= PROBLEM DESCRIPTION =
Scan the entries for "votre". Every line that holds it is to be copied.

━━━ ENTRIES SUPPLIED ━━━

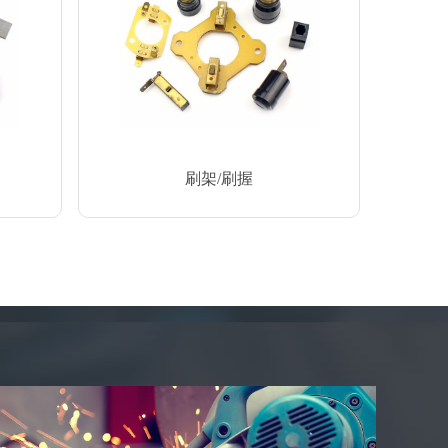
刷架/刷握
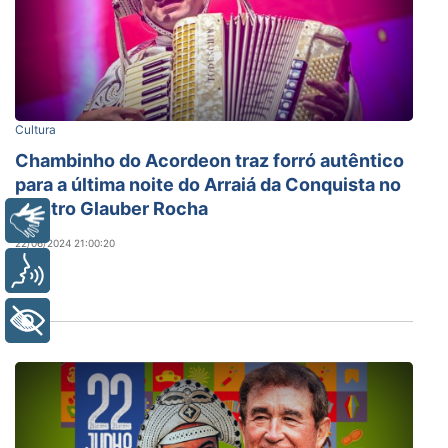
Cultura
Chambinho do Acordeon traz forró autêntico
para a última noite do Arraiá da Conquista no
Centro Glauber Rocha
Libras
22/06/2024 21:00:20
Voz
+ Acessibilidade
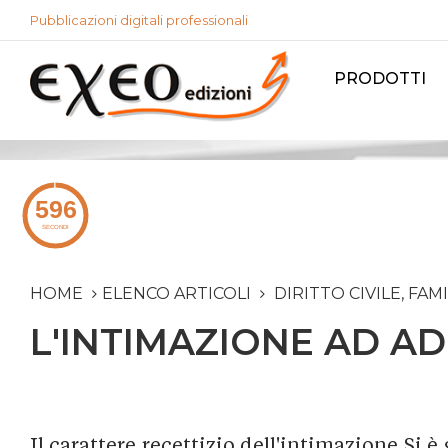
Pubblicazioni digitali professionali
PRODOTTI
HOME
ELENCO ARTICOLI
DIRITTO CIVILE, FAM
L'INTIMAZIONE AD A
Il carattere recettizio dell'intimazione Si è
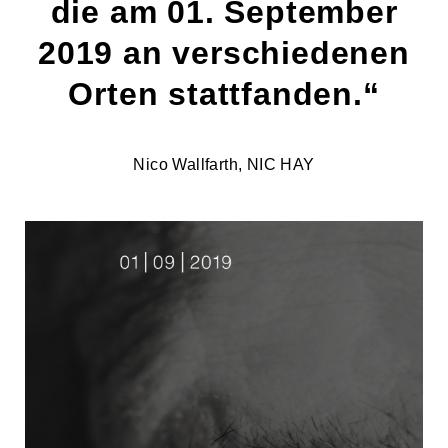
die am 01. September
2019 an verschiedenen
Orten stattfanden.“
Nico Wallfarth, NIC HAY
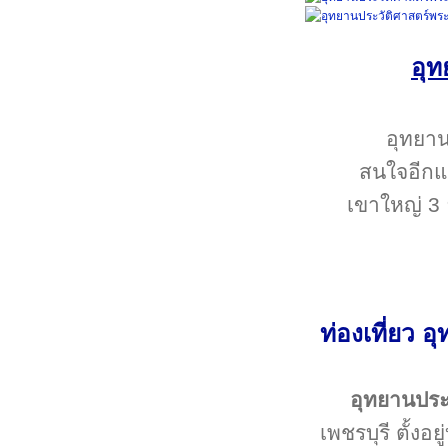
อุท
อุทยาน
สนใจอีกแห
เขาใหญ่ 3 ย
ท่องเที่ยว 
อุทยานประว
เพชรบุรี ตั้งอ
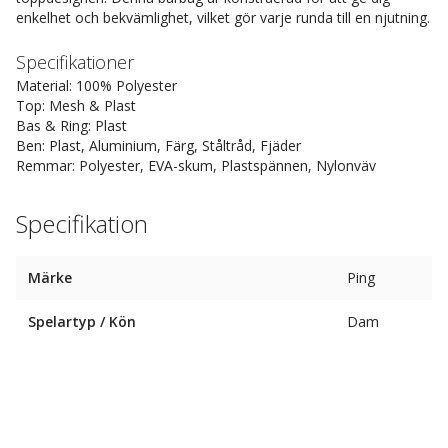
enkelhet och bekvämlighet, vilket gör varje runda till en njutning.
Specifikationer
Material: 100% Polyester
Top: Mesh & Plast
Bas & Ring: Plast
Ben: Plast, Aluminium, Färg, Ståltråd, Fjäder
Remmar: Polyester, EVA-skum, Plastspännen, Nylonväv
Specifikation
Märke
Ping
Spelartyp / Kön
Dam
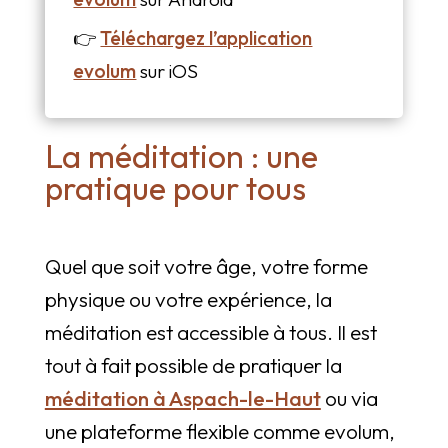
👉
Téléchargez l’application
evolum
sur iOS
La méditation : une
pratique pour tous
Quel que soit votre âge, votre forme
physique ou votre expérience, la
méditation est accessible à tous. Il est
tout à fait possible de pratiquer la
méditation à Aspach-le-Haut
ou via
une plateforme flexible comme evolum,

━━━

= ANSWER TO THE EXERCISE =
Quel que soit votre âge, votre forme
physique ou votre expérience, la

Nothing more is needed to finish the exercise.